The New Zealand Herald

Williams appeal farce underlines arrogance

- Gregor Paul

It felt awfully like a yes or no question — one that would take five minutes to answer.

On Wednesday night, New Zealand Rugby asked a judiciary appeal panel — Graeme Mew (Canada), Shao-Ing Wang (Singapore) and Stefan Terblanche (South Africa) — whether they would consider the All Blacks’ planned ‘Game of Three Halves’ on August 11 as a bona fide match.

They didn’t have to evaluate the seriousnes­s or intent of Williams’ actions in the second test which saw him pick up a red card for a high tackle on British and Irish Lions wing Anthony Watson.
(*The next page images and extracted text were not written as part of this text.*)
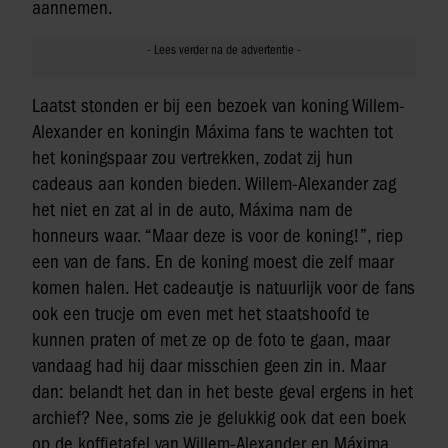
aannemen.
Laatst stonden er bij een bezoek van koning Willem-
Alexander en koningin Máxima fans te wachten tot
het koningspaar zou vertrekken, zodat zij hun
cadeaus aan konden bieden. Willem-Alexander zag
het niet en zat al in de auto, Máxima nam de
honneurs waar. “Maar deze is voor de koning!”, riep
een van de fans. En de koning moest die zelf maar
komen halen. Het cadeautje is natuurlijk voor de fans
ook een trucje om even met het staatshoofd te
kunnen praten of met ze op de foto te gaan, maar
vandaag had hij daar misschien geen zin in. Maar
dan: belandt het dan in het beste geval ergens in het
archief? Nee, soms zie je gelukkig ook dat een boek
op de koffietafel van Willem-Alexander en Máxima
They weren’t being asked to review the four-week sentence and determine whether they could hand down something more lenient.

All they had to do was deem whether the All Blacks’ proposed clash with Taranaki and Counties Manukau is a valid fixture, knowing that if they said it was, Williams could skip it, serve the last of his four-games on the sideline and become available to play in the first Bledisloe Cup clash on August 19 in Sydney.
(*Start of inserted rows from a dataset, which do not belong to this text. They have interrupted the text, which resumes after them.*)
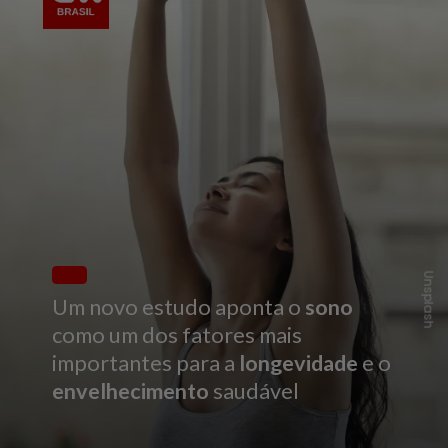
Unsplash
Um novo estudo aponta o
sono
como um dos fatores mais
importantes para a
longevidade
e o
envelhecimento
saudável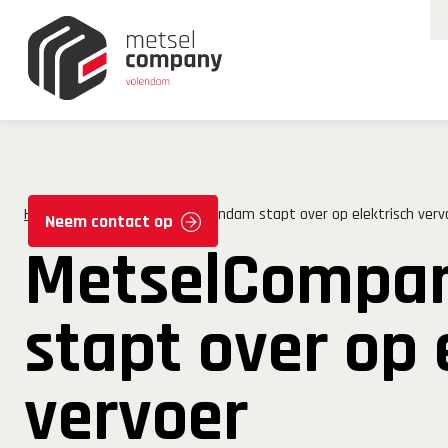
Home
MetselCompany Volendam stapt over op elektrisch verv
Neem contact op
MetselCompa
stapt over op 
vervoer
Game or not? A decision right up there with chicken or fish in terms of complexity. Game or not? Surely there must be criteria set down to determine what constitute­s a game and what doesn’t.
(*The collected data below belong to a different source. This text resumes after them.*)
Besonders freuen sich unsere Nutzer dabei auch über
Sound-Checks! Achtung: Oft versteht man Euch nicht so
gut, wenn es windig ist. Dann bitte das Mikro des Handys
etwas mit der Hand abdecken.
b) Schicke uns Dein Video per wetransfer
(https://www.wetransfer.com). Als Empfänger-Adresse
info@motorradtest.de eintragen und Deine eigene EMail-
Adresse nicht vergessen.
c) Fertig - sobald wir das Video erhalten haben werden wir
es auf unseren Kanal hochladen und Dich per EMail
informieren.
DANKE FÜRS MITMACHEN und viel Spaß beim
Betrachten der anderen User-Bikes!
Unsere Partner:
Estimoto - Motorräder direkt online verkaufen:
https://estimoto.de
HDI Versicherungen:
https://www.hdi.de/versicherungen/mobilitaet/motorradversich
Either the ‘Game of Three Halves’ meets the criteria or it doesn’t and Wednesday night’s hearing surely should have been a five-minute job, 10 at most. Yes or no?

But the panel deliberate­d for two hours and then, seriously, went to have a lie down, promising they would bravely struggle on as soon as they could — suggesting the problem was up there with striking peace in the Middle East.

And it’s as much the attitude of the panel, of the judicial system, of the wider rugby executive that irks more than anything else.

The statement issued on Wednesday night gave every impression Williams, the All Blacks and the rugby-investing public should be grateful that such busy, important people have bothered to take the time to look at something so trivial and they would provide an answer when they were ready and not before.

It’s this culture of arrogance that is killing rugby. There is an increasing divide between the people playing and watching and the people managing and administer­ing.

The latter are drifting further out of touch, stuck in a forgotten world where they feel it is their right to use informatio­n as power.

It draws parallels with industrial England. The workers are being pounded in the factories, asked to do ever more grunt work to create ever bigger profits, while the dandies lunch, deliberate and come up with increasing­ly bad decisions they don’t feel they have to explain or justify.

Someone needs to explain why it took four weeks to have an initial hearing and now, after six men have deliberate­d, discussed and debated, Williams had to wait even longer to learn when his suspension would actually end.

Perhaps, in this informatio­n vacuum, we should assume the six men involved in the two separate panels felt the more important decision was chicken or fish.